十一話め 世間は狭いね!
本の香りに心を躍らせるのは変だろうか。
しかし、ほのかに香るこれがどうにも私は好きらしい。
目前には幾つも難しそうな背表紙が並んでいる。
そのどれもがよく分からずちんぷんかんぷんだ。
ふと横を見ると、結構真剣に本棚を眺めている少女がいる。浅野摩耶である。
私は彼女に連れられて、珍しく本屋に訪れていた。
「何か面白い本あった?」
背表紙に手を伸ばした摩耶に声をかける。
私の琴線に触れるものはなくて、彼女の助けを借りたいと思ったためである。
私はきっと読むことはないのだが、モニカの暇つぶしにはなるだろう。
「うーん、どうだろう。これ面白そうじゃない?」
摩耶は一つの本を取り、こちらに表紙を見せる。
そこには端的に一文字が書いている。そしてそれを示すように城の絵が大きく書かれていた。
「何だろう。伝記?」
「いや、普通の小説だよ。たぶん」
あんまりよく分からなかった。
以前モニカにあげた本と同じ作者らしいということが分かったくらいだ。
「アズサは良いの見つけた?」
摩耶はこちらに問いかけてくる。
事実見つかっていないので顔を横に振る。
すると、彼女は少し悩んだ様子を見せてから一つの本を手に取って、こちらに見せてきた。
これもまたよく分からないものである。
しかし、私には文学のよしあしは分からないから、言われるままに買うことにした。
「あっ、ちょっと参考書買っていい?」
一つの目的を思い出して声を発する。
モニカにあげる本を買いに来るのも主目的であるが、また別の目的が今回はあった。
「参考書買うタイプだっけ?」
摩耶は珍しいというような視線を送ってくる。
実際参考書はあまり買わない。

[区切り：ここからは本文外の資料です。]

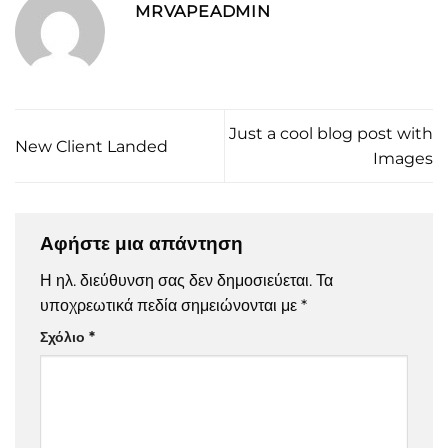
MRVAPEADMIN
Just a cool blog post with
New Client Landed
Images
Αφήστε μια απάντηση
Η ηλ. διεύθυνση σας δεν δημοσιεύεται.
Τα
υποχρεωτικά πεδία σημειώνονται με
*
Σχόλιο
*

高校入試の時に幾つか買ったばかりである。
「ちょっと前に、中学の子と知り合ってね。その子に勉強を教えるために使おうかなって」
「へえー。親戚の子とか?」
参考書コーナーに歩きながら、問いを否定するために顔を横に振る。
「全く知らない子。この前傘も差さずに雨に打たれていたのが心配で、声かけちゃったんだよね」
その言葉に摩耶は「あっ」とでもいう顔を見せた。
「嘘じゃないよ。本当だからね」
まるで物語的なことだから信用されていないのだろう、と言葉を付け足した。
付け足してからこれは嘘を補強しているようだな、と自分でもおかしく思ってしまった。
「あっ、摩耶が暇だったら今度皆で勉強しようよ。摩耶も確かヤバいんでしょ、数学」
私の提案に、彼女は悩ましそうな表情を見せる。
この表情の意味は分からなかったが、摩耶は結局のところ頷いてくれた。
私だけでは佐久良とずっと会話するというのは難しいから僥倖である。
「ちなみに、そのこの名前って?」
参考書を選んでいると、摩耶が問いかけてくる。
彼女も中学数学の参考書を手に取っていた。
「えっと、植野佐久良ちゃんだよ」
なるほど、というように摩耶は頷く。
それに何か違和感があって問いかける。
「知ってる名前?」
「うん、たぶん中学の後輩かな」
珍しい偶然もあるものだと思う。
存外に世間は狭いのかもしれない。